PROBLEM DETAILS: Below are some entries. Copy each line that holds the string "inviare".

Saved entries

[Start of section]

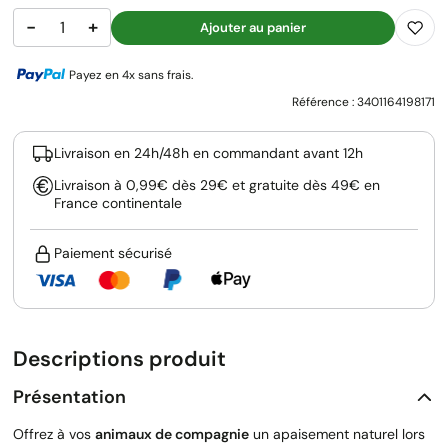
−
+
Ajouter au panier
Payez en 4x sans frais.
Référence :
3401164198171
Livraison en 24h/48h en commandant avant 12h
Livraison à 0,99€ dès 29€ et gratuite dès 49€ en
France continentale
Paiement sécurisé
Descriptions produit
Présentation
Offrez à vos
animaux de compagnie
un apaisement naturel lors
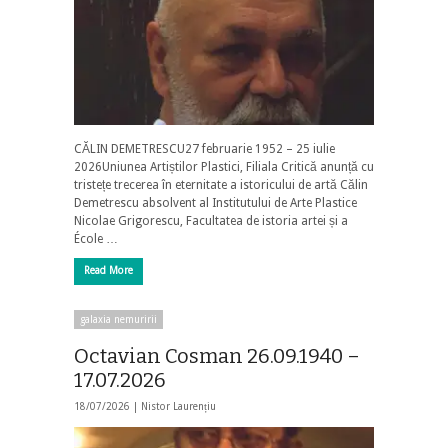
CĂLIN DEMETRESCU27 februarie 1952 – 25 iulie
2026Uniunea Artiștilor Plastici, Filiala Critică anunță cu
tristețe trecerea în eternitate a istoricului de artă Călin
Demetrescu absolvent al Institutului de Arte Plastice
Nicolae Grigorescu, Facultatea de istoria artei și a
École …
Read More
galaxia nemuririi
Octavian Cosman 26.09.1940 –
17.07.2026
18/07/2026 |
Nistor Laurențiu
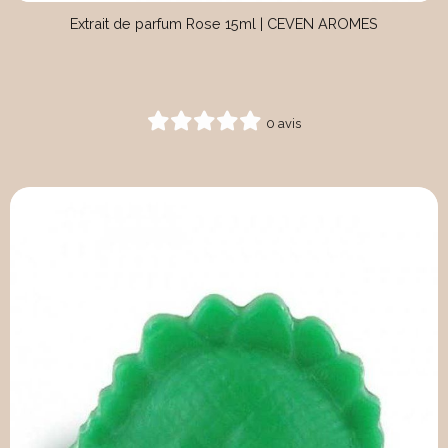
Extrait de parfum Rose 15ml | CEVEN AROMES
0 avis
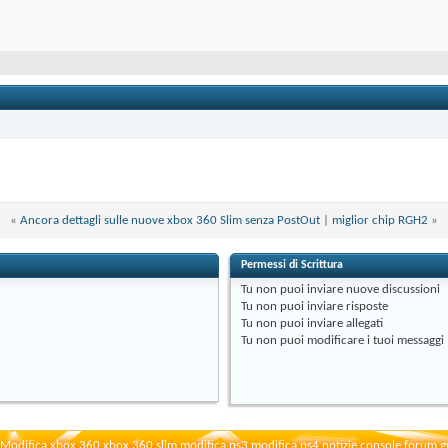
«
Ancora dettagli sulle nuove xbox 360 Slim senza PostOut
|
miglior chip RGH2
»
Permessi di Scrittura
Tu
non puoi
inviare nuove discussioni
Tu
non puoi
inviare risposte
Tu
non puoi
inviare allegati
Tu
non puoi
modificare i tuoi messaggi
Modifica xbox 360 xbox 360 slim modifica ps3 modifica ps4 notizie console forum g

[End of section]

EXPECTED OUTPUT:
inviare nuove discussioni
inviare risposte
inviare allegati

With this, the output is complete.